EXERCISE REQUIREMENTS —
Could you copy exactly the lines from the start of the records through the one containing "Entrerriano igualaron 1", both included, and leave out the pictures?

DATA SECTION —

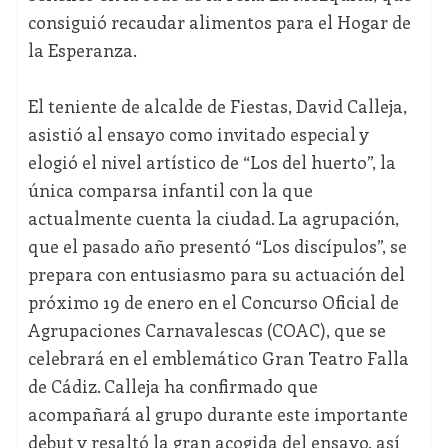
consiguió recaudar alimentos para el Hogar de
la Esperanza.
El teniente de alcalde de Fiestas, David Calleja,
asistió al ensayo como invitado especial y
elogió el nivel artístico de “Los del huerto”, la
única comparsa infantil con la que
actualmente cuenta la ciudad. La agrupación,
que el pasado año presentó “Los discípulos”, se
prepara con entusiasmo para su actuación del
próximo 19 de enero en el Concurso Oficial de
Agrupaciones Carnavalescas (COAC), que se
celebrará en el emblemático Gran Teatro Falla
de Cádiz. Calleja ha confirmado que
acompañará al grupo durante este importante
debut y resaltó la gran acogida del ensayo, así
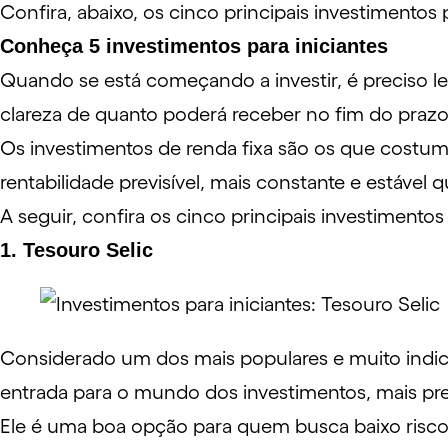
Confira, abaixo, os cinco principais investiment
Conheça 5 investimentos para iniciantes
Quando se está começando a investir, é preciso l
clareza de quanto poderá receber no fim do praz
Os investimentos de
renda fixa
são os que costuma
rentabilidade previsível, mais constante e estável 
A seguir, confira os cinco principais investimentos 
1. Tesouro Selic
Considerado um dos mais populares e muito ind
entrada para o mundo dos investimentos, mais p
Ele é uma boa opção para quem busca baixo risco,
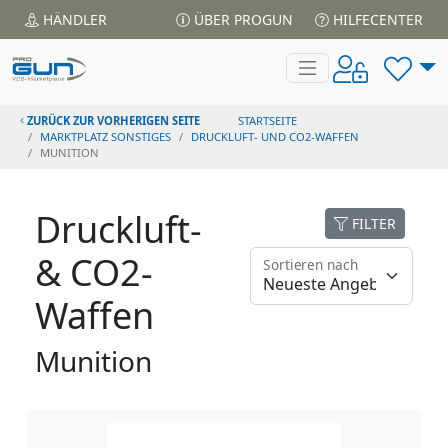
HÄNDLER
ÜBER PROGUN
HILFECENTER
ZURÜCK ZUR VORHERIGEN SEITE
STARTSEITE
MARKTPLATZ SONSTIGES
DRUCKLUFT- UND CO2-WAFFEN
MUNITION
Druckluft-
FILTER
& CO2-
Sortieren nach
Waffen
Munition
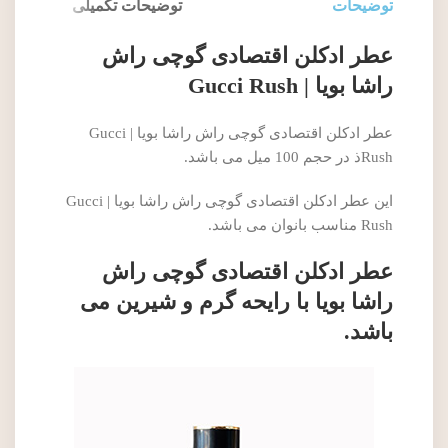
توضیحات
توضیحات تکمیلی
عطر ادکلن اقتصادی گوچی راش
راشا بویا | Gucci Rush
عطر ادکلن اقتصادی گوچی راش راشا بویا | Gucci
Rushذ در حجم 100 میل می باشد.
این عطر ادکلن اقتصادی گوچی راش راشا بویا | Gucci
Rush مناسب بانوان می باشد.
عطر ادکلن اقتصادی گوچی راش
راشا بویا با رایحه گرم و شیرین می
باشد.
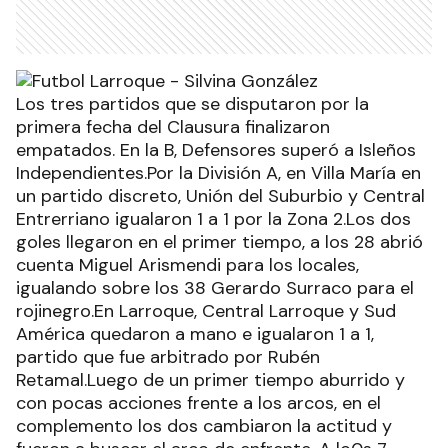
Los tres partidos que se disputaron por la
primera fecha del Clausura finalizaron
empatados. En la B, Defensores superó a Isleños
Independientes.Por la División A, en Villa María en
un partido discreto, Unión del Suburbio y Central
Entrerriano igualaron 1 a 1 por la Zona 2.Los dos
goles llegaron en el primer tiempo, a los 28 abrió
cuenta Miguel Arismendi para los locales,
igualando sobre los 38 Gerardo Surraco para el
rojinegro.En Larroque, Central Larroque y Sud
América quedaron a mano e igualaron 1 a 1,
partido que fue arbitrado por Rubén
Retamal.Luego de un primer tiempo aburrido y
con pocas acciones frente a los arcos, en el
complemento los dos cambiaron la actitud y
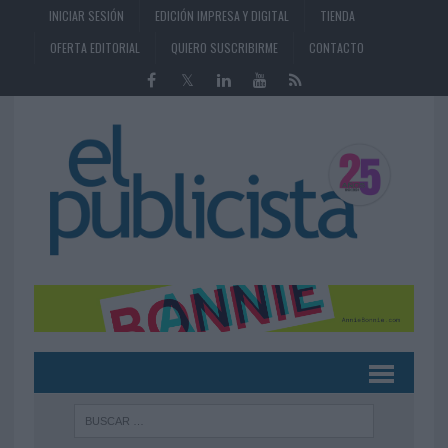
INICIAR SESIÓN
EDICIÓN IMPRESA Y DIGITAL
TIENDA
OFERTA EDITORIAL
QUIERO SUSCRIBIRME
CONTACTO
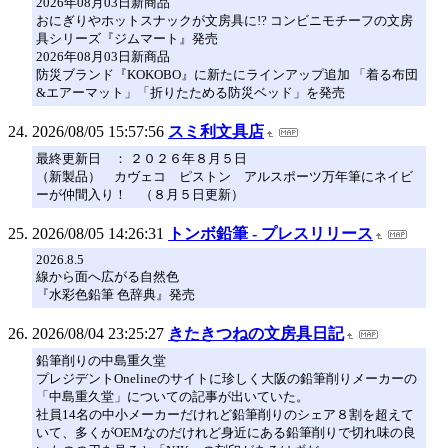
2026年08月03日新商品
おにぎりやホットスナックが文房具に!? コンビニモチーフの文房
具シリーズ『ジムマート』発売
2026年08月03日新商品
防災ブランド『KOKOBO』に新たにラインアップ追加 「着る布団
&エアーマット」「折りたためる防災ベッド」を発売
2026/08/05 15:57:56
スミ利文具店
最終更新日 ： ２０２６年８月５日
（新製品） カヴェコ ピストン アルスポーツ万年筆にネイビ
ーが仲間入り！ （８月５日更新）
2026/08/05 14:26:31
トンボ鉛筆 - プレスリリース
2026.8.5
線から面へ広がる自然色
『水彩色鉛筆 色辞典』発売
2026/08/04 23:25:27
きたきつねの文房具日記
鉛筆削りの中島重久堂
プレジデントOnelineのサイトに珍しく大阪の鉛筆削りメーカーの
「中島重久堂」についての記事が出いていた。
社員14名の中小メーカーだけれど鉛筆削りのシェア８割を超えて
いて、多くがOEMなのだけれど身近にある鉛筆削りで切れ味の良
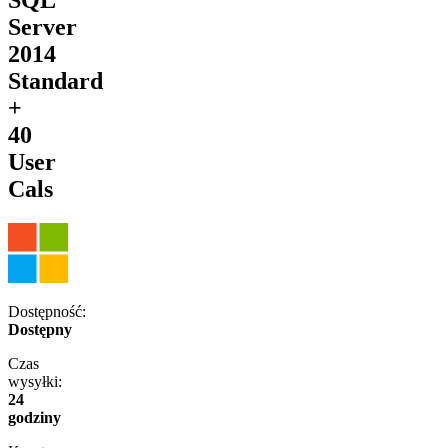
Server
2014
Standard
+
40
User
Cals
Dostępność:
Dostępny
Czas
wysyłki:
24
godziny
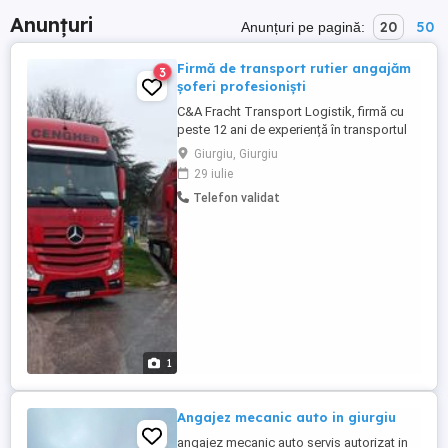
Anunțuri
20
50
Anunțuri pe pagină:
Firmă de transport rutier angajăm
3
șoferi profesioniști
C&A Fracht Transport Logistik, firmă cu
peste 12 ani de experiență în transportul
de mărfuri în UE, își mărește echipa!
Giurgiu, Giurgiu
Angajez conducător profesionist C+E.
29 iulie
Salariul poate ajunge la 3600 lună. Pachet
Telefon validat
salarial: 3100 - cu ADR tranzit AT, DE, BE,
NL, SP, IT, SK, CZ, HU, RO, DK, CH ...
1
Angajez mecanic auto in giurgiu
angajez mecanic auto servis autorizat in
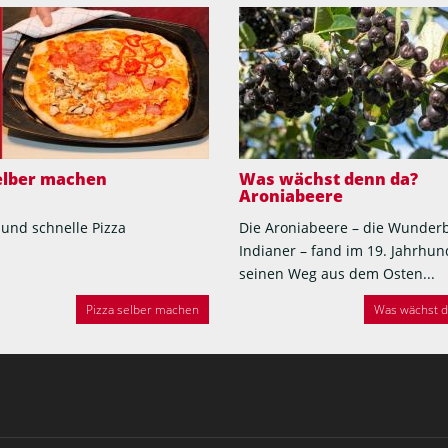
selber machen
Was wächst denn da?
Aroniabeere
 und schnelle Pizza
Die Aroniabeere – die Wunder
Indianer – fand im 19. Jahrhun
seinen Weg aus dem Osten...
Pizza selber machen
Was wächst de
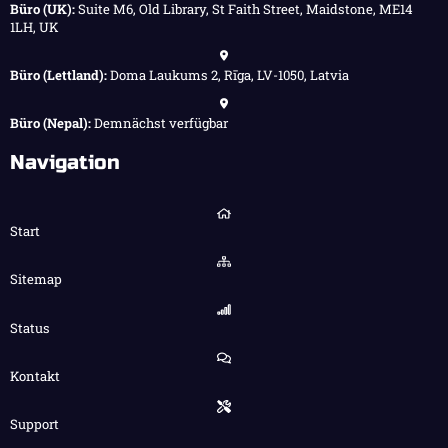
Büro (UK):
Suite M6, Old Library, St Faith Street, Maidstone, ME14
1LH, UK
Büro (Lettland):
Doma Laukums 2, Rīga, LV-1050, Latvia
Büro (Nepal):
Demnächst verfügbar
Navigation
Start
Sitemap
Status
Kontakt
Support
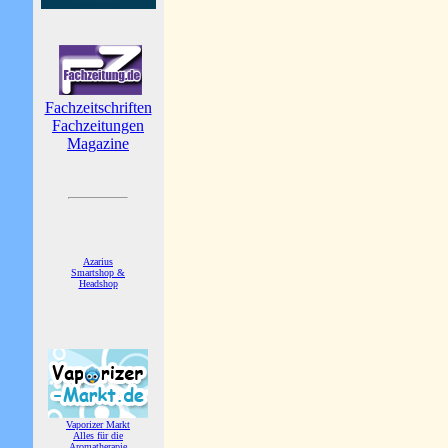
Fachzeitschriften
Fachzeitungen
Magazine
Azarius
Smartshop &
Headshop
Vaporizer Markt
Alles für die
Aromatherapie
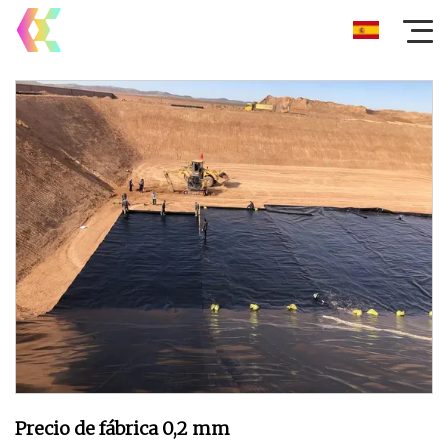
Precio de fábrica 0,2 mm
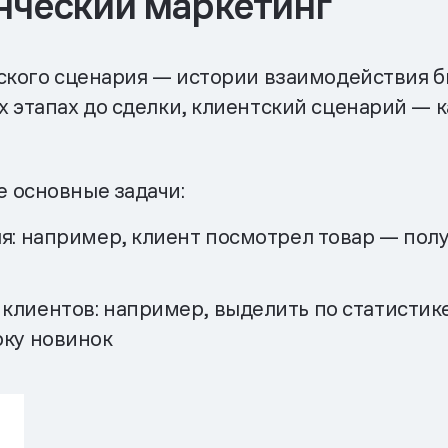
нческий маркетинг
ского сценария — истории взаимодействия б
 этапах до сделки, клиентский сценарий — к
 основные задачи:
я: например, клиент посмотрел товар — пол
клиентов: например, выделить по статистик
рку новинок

EXPECTED OUTPUT —
consiguió recaudar alimentos para el Hogar de
la Esperanza.
El teniente de alcalde de Fiestas, David Calleja,
asistió al ensayo como invitado especial y
elogió el nivel artístico de “Los del huerto”, la
única comparsa infantil con la que
actualmente cuenta la ciudad. La agrupación,
que el pasado año presentó “Los discípulos”, se
prepara con entusiasmo para su actuación del
próximo 19 de enero en el Concurso Oficial de
Agrupaciones Carnavalescas (COAC), que se
celebrará en el emblemático Gran Teatro Falla
de Cádiz. Calleja ha confirmado que
acompañará al grupo durante este importante
debut y resaltó la gran acogida del ensayo, así
Confira, abaixo, os cinco principais investiment
Conheça 5 investimentos para iniciantes
Quando se está começando a investir, é preciso l
clareza de quanto poderá receber no fim do praz
Os investimentos de
renda fixa
são os que costuma
rentabilidade previsível, mais constante e estável 
A seguir, confira os cinco principais investimentos 
1. Tesouro Selic
Considerado um dos mais populares e muito ind
entrada para o mundo dos investimentos, mais p
Ele é uma boa opção para quem busca baixo risco,
HÄNDLER
ÜBER PROGUN
HILFECENTER
ZURÜCK ZUR VORHERIGEN SEITE
STARTSEITE
MARKTPLATZ SONSTIGES
DRUCKLUFT- UND CO2-WAFFEN
MUNITION
Druckluft-
FILTER
& CO2-
Sortieren nach
Waffen
Munition
توضیحات
توضیحات تکمیلی
عطر ادکلن اقتصادی گوچی راش
راشا بویا | Gucci Rush
عطر ادکلن اقتصادی گوچی راش راشا بویا | Gucci
Rushذ در حجم 100 میل می باشد.
این عطر ادکلن اقتصادی گوچی راش راشا بویا | Gucci
Rush مناسب بانوان می باشد.
عطر ادکلن اقتصادی گوچی راش
راشا بویا با رایحه گرم و شیرین می
باشد.
Los tres partidos que se disputaron por la
primera fecha del Clausura finalizaron
empatados. En la B, Defensores superó a Isleños
Independientes.Por la División A, en Villa María en
un partido discreto, Unión del Suburbio y Central
Entrerriano igualaron 1 a 1 por la Zona 2.Los dos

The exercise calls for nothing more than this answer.